Krakauer expands the klezmer's repertoire

Growing up in New York City, clarinetist David Krakauer drew his inspiration from classical, jazz, and rock music. Twenty-five years ago, he got hooked on an "identity exploration thing" and began to study klezmer, the music of his Jewish Eastern European forebears. Today he's known around the world not only for his mastery of klezmer clarinet but also for injecting hip-hop and rap into the klezmer repertoire. Thanks to Carnegie Hall's neighborhood concerts and the support of Gale Brewer, David Krakauer and his Acoustic Klezmer Quartet delighted the audience with their twentieth-century-New-York renditions of standard klezmer tunes at John Jay College's Gerald W. Lynch Theater on October 6.

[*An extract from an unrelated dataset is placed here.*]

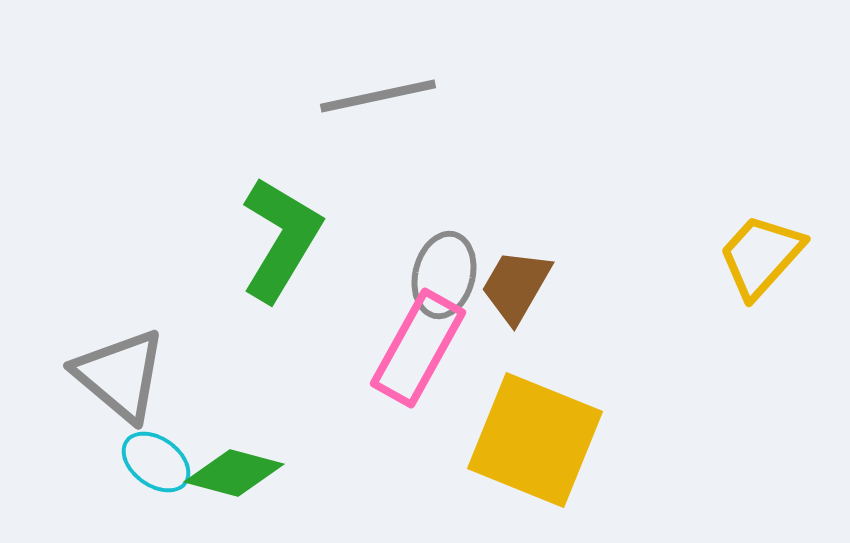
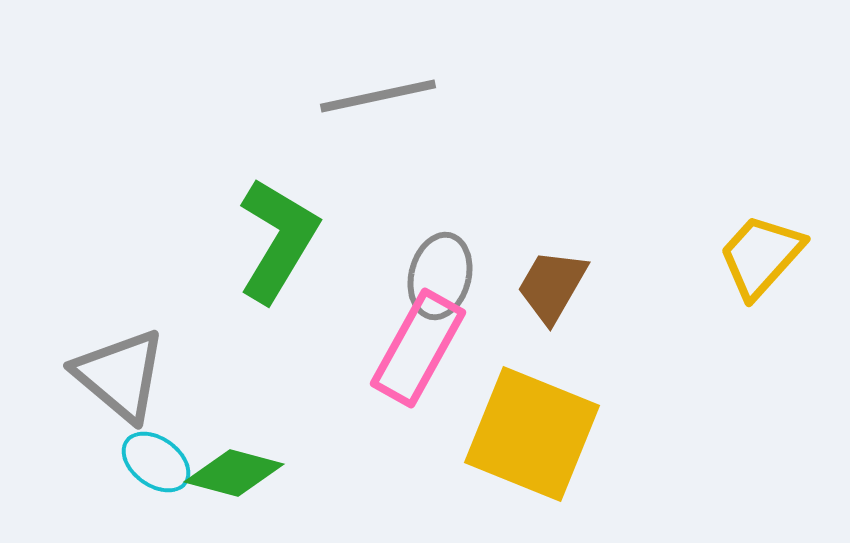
green L-shape: moved 3 px left, 1 px down
gray ellipse: moved 4 px left, 1 px down
brown trapezoid: moved 36 px right
yellow square: moved 3 px left, 6 px up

"Foreign" influences like hip-hop aren't foreign to klezmer music. While klezmer originated in the Jewish ghettos of Eastern Europe, especially the Moldavian region of Romania, and was based primarily on Jewish liturgy and melodies employed for ecstatic communion with God, it also drew heavily from the secular songs and popular dance music of the surrounding cultures-Slavonic, Greek, Turkish, and, especially, Rom (Gypsy). In the US, it picked up elements of jazz and began to be heard not only at Jewish celebrations but in concert halls as well.

Klezmer is best defined by the Yiddish phrase Lakhn mit trern (laughing with tears); klezmer musicians use special effects to create sobbing sounds, laments, and complaints. David Krakauer's brand of klezmer, forged in New York City rather than the Pale of Settlement, is more "happy ghetto" than "shtetl wail," as if he's got all of the fun of Judaism and none of the pain, his clarinet his means of bursting through the universe with music pouring from his lips. The October 6 program included a medley that blended a klezmer Terkesh rhythm with a Sidney Bechet tune (Krakauer calls Bechet "my teacher, whom I never met") and Krakauer's version of a theme written by the extraordinary accordonist Emil Kroitor and brought to America from Moldavia in the 1990s by German Goldenstein, a man who had "eight hundred melodies in his head."

Throughout history, the Jewish tradition has renewed itself wherever it has settled-from Babylon to Cordoba to Bessarabia to New York-whether through exile or free choice. By means of his "identity exploration thing," David Krakauer has come to exemplify this spirit of reaffirmation, wherever it will take him and his clarinet.